Con 17 años, la ‘rutera’ viajó a
Centroamérica y al interior de sí misma
Moza de Ruta Quetzal Sonsoles Echavarren

“No pueden subir a la habitación.
Esperen aquí y ahora bajará la ropa que no le cabe en la mochila”. Las palabras
de la monitora fueron tajantes y mi pobre madre se quedó desencajada. “¿Y no le
puedo ayudar”, inquirió. “No. A partir de ahora, tendrá que hacer todo sola”. Así
que, con mis 17 años y el miedo en la boca del estómago, subí a la habitación
de un colegio mayor de la Universidad Complutense y saqué casi todo lo que llevaba.

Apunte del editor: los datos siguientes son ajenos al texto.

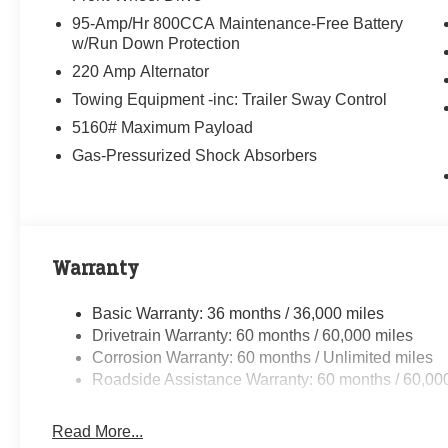
95-Amp/Hr 800CCA Maintenance-Free Battery
w/Run Down Protection
220 Amp Alternator
Towing Equipment -inc: Trailer Sway Control
5160# Maximum Payload
Gas-Pressurized Shock Absorbers
Warranty
Basic Warranty: 36 months / 36,000 miles
Drivetrain Warranty: 60 months / 60,000 miles
Corrosion Warranty: 60 months / Unlimited miles
Roadside Assistance Warranty: 60 months / 60,00
Read More...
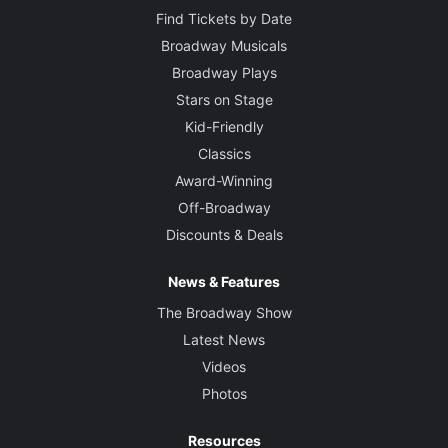
Find Tickets by Date
Broadway Musicals
Broadway Plays
Stars on Stage
Kid-Friendly
Classics
Award-Winning
Off-Broadway
Discounts & Deals
News & Features
The Broadway Show
Latest News
Videos
Photos
Resources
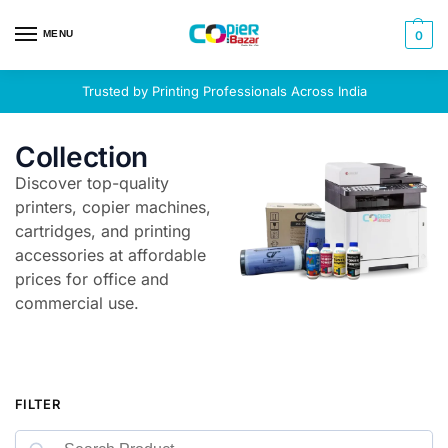
MENU
0
Trusted by Printing Professionals Across India
Collection
Discover top-quality
printers, copier machines,
cartridges, and printing
accessories at affordable
prices for office and
commercial use.
FILTER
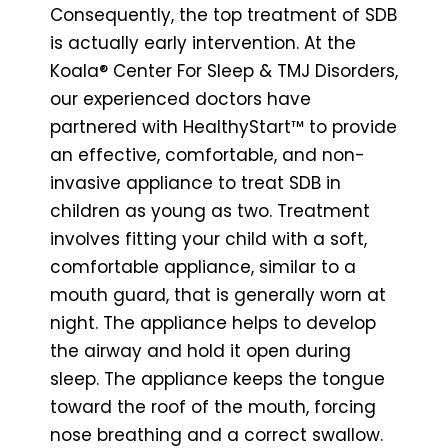
Consequently, the top treatment of SDB
is actually early intervention. At the
Koala® Center For Sleep & TMJ Disorders,
our experienced doctors have
partnered with HealthyStart™ to provide
an effective, comfortable, and non-
invasive appliance to treat SDB in
children as young as two. Treatment
involves fitting your child with a soft,
comfortable appliance, similar to a
mouth guard, that is generally worn at
night. The appliance helps to develop
the airway and hold it open during
sleep. The appliance keeps the tongue
toward the roof of the mouth, forcing
nose breathing and a correct swallow.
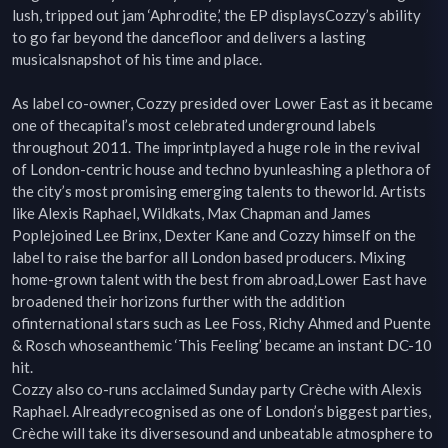
lush, tripped out jam ‘Aphrodite,’ the EP displaysCozzy’s ability 
to go far beyond the dancefloor and delivers a lasting 
musicalsnapshot of his time and place.

As label co-owner, Cozzy presided over Lower East as it became 
one of thecapital’s most celebrated underground labels 
throughout 2011. The imprintplayed a huge role in the revival 
of London-centric house and techno byunleashing a plethora of 
the city’s most promising emerging talents to theworld. Artists 
like Alexis Raphael, Wildkats, Max Chapman and James 
Poplejoined Lee Brinx, Dexter Kane and Cozzy himself on the 
label to raise the barfor all London based producers. Mixing 
home-grown talent with the best from abroad,Lower East have 
broadened their horizons further with the addition 
ofinternational stars such as Lee Foss, Richy Ahmed and Puente 
& Rosch whoseanthemic ‘This Feeling’ became an instant DC-10 
hit.

Cozzy also co-runs acclaimed Sunday party Crèche with Alexis 
Raphael. Alreadyrecognised as one of London’s biggest parties, 
Crèche will take its diversesound and unbeatable atmosphere to 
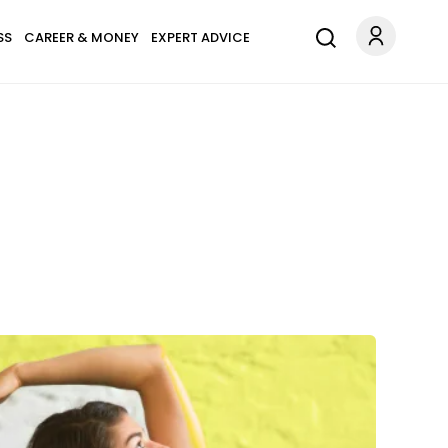
SS
CAREER & MONEY
EXPERT ADVICE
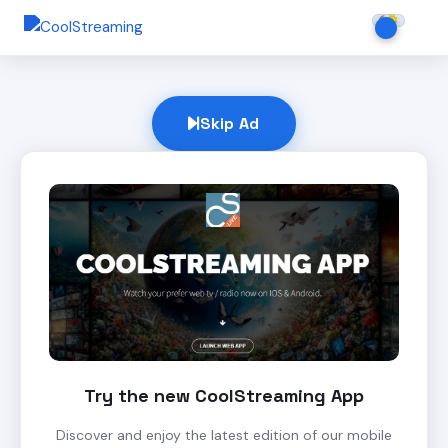
Skip Ad
Try the new CoolStreaming App
Discover and enjoy the latest edition of our mobile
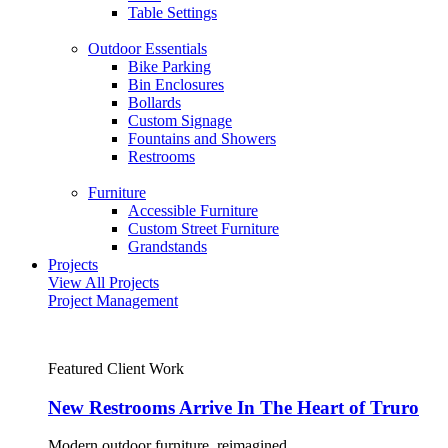
Table Settings
Outdoor Essentials
Bike Parking
Bin Enclosures
Bollards
Custom Signage
Fountains and Showers
Restrooms
Furniture
Accessible Furniture
Custom Street Furniture
Grandstands
Projects
View All Projects
Project Management
Featured Client Work
New Restrooms Arrive In The Heart of Truro
Modern outdoor furniture, reimagined.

Me quedé con dos camisetas, tres mudas, tres pares de calcetines, un cepillo de
pelo y otro de dientes, el chándal, las botas y las sandalias de Panama Jack que nos acaban de repartir a
los 300 expedicionarios. “Es lo tenéis que llevar de vuelta a casa”, dije
entregándole a mi madre una bolsa llena de ropa. Era el mediodía del 22 de
agosto de 1993, un caluroso domingo en Madrid, a donde había viajado con mis
padres desde Pamplona para empezar la mayor aventura de mi vida; la Ruta
Quetzal. Un viaje de 51 días en el que yo pensaba que iba a recorrer España, la
isla francesa de Guadalupe (en el Caribe), Puerto Rico, República Dominicana,
Honduras, Guatemala y México. Pero en el que terminé viajando mucho más lejos; al
interior de mí misma, a las injusticias del mundo y los desayunos con frijoles
en plena selva, al barro en la mochila y los grandes amigos para siempre. El
viernes pasado mientras paseaba con mi hermana por la Gran Vía madrileña se
cerró el círculo. Un whatsapp de mi padre me informaba de que Miguel de
la Quadra- Salcedo había muerto con 84 años. Y yo, a mis 40 y pletórica por
haberme escapado un par de días de la vorágine de mi casa y de mis tres hijos,
me quedé helada, empapada por una lluvia torrencial de recuerdos y volví a ser
una joven de 17 en el mismo Madrid en el que empezó todo.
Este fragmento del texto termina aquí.